January 22nd, 2009
AGBT 2009 will be starting in about two weeks in Marco Island, FL. The 10th annual AGBT meeting looks like it is going to be very impressive. With all of the advances in sequencing and genomics over the last year and the announcement of future platform updates, there should be a lot to take in. I will be speaking at this years meeting so, if you are attending, please consider coming to give a listen. My talk will be Thursday evening, 5 Feb 2009, in the Bioinformatics session chaired by Deanna Church. Here is the abstract of my talk.
Massively parallel sequencing platforms are generating sequence data at a rate that is rapidly overwhelming the informatics community’s analysis throughput. From large projects like 1000 Genomes to individual investigator labs with a single next-generation sequencing instrument, bioinformaticians are being bombarded with unprecedented amounts of data. To begin to address this issue, much recent bioinformatics research has focused on developing faster algorithms for alignment, assembly, annotation, etc., resulting in a proliferation of analysis tools. However, faster algorithms for traditional analyses are only one aspect of the recent bioinformatics explosion. The richness of data now available to bioinformaticians allows investigators to ask new types of questions requiring new algorithms and new approaches, e.g., in the fields of medical and population genomics. The data and tools explosion has created a dichotomy for the bioinformatician: perform high-throughput analysis on large volumes of samples while evaluating many different tools and analysis workflows.
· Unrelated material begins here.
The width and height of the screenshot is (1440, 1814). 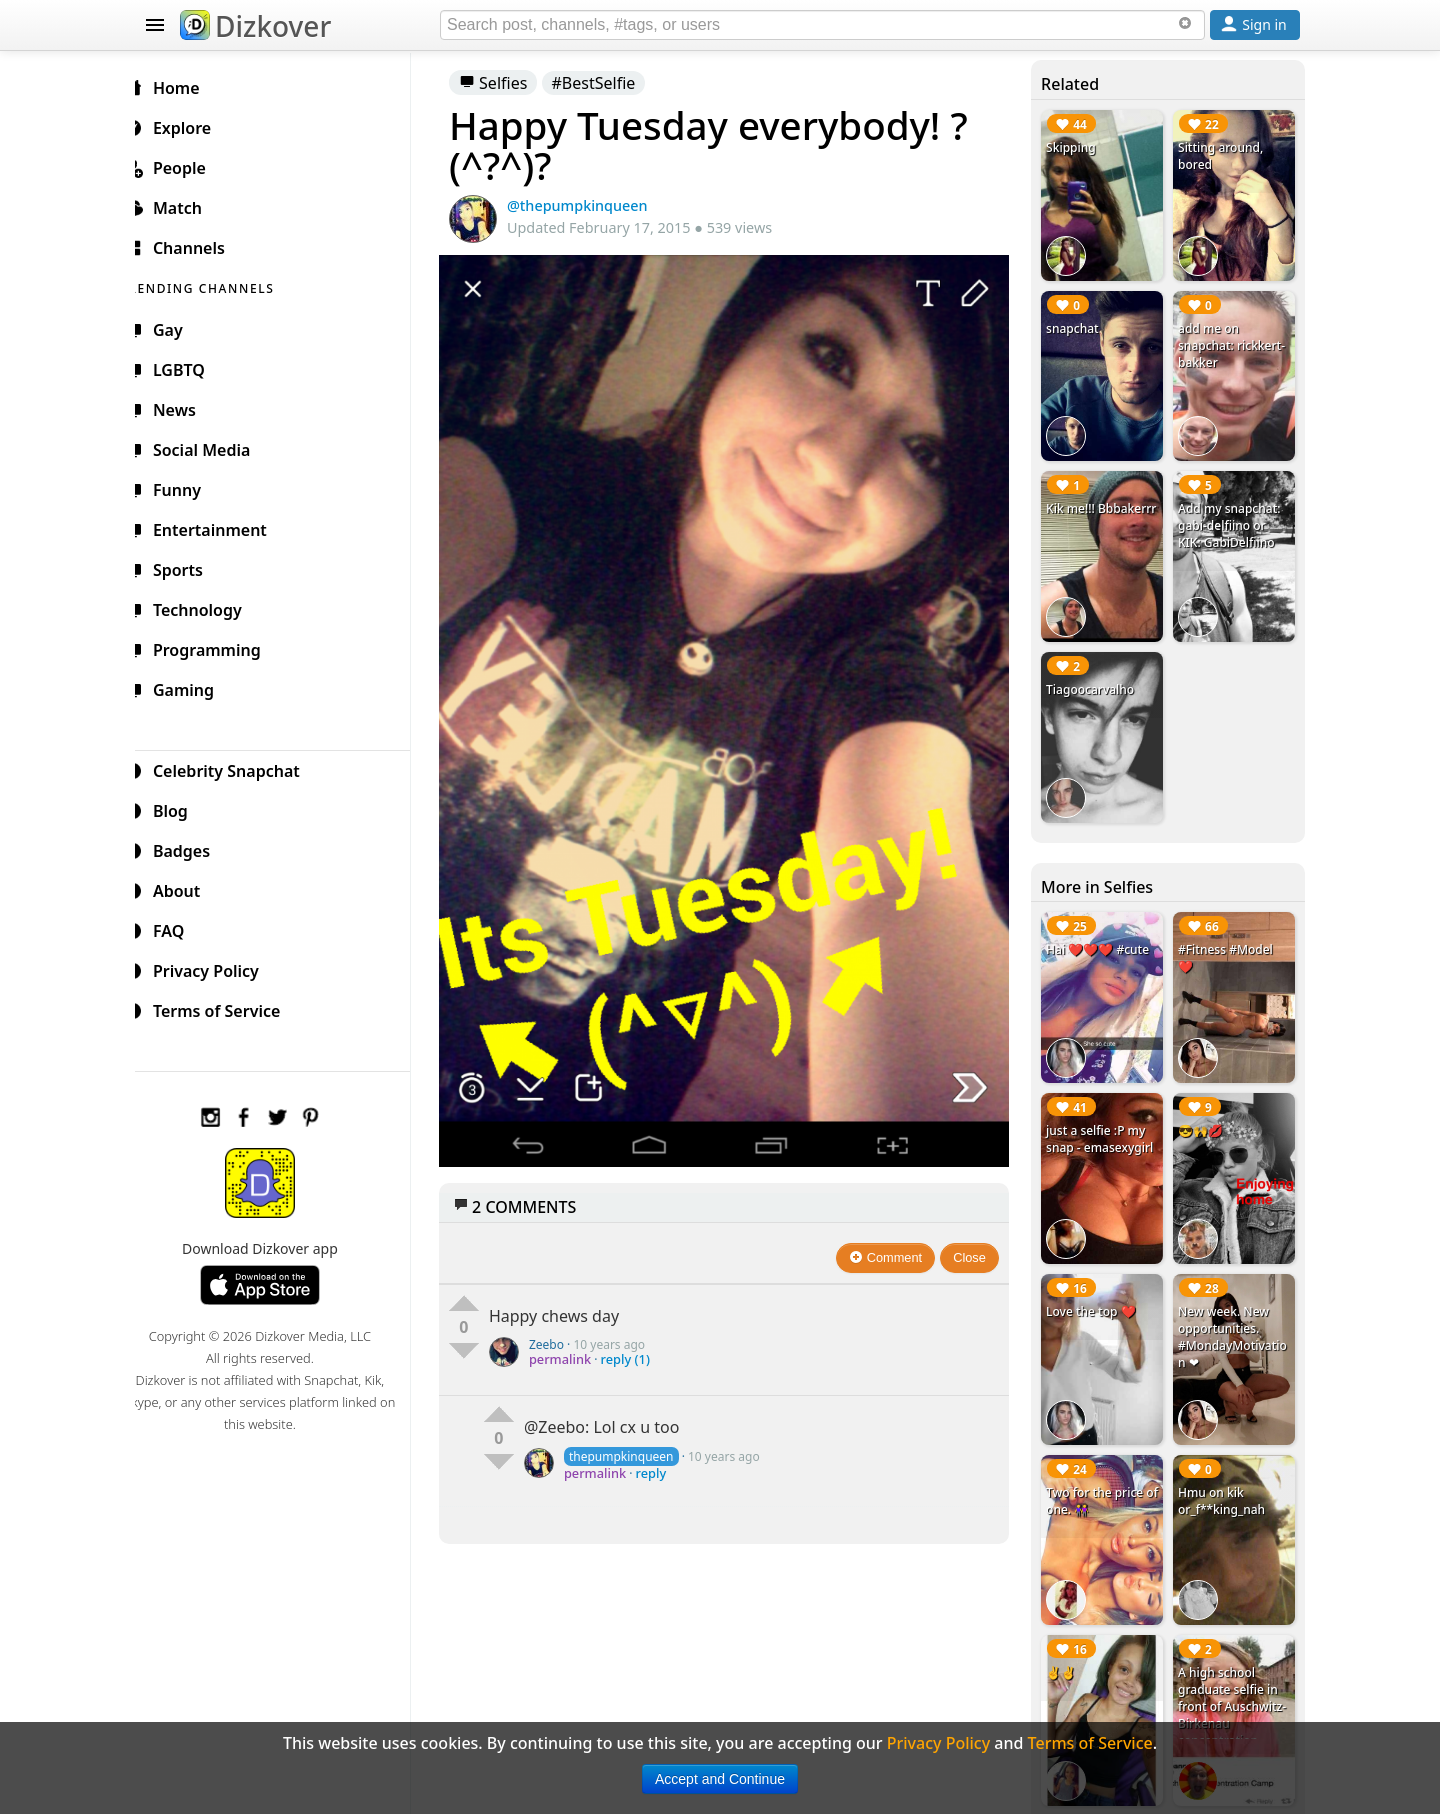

High-throughput pipelines are linear and static and require detailed tracking. Evaluating tools and comparing results from different workflows are non-linear and ever-changing (especially in the current environment of rapidly evolving sequencing technologies and analysis tools) and typically involve many false starts that are not tracked. To reconcile these contrasting requirements, we have developed a software framework for genome analysis that combines ease-of-use, detailed tracking and reporting, flexible chaining of tools to define workflows, results comparison, and scalability. The design of this framework heavily leverages the lessons we have learned in developing a laboratory information management system for high-throughput genome sequencing in an environment implementing continual process improvements. The result is a next-generation informatics framework that will allow bioinformatics tools and workflows to be part of the experimental design of sequencing projects.
Sounds exciting, eh? Looking at the other talks in the session, it seems I should not delve too much into the coding details and focus more on the motivation and high-level concepts used in our system.
Several other people from The Genome Center will also be attending and presenting. Our Director, Rick Wilson, will be giving a keynote address on Saturday. Co-Director Elaine Mardis will chair the always interesting New Genomic Frontiers plenary session (don’t make the mistake of booking that early flight, you’ll miss the best stuff). Todd Wylie and Jon Armstrong from our Technology Development group will be giving talks on miRNA characterization and capture techniques, respectively. Also, be sure to check out Dan Koboldt’s blog post giving a sneak preview of the poster he will be presenting about the performance of various short-read aligners.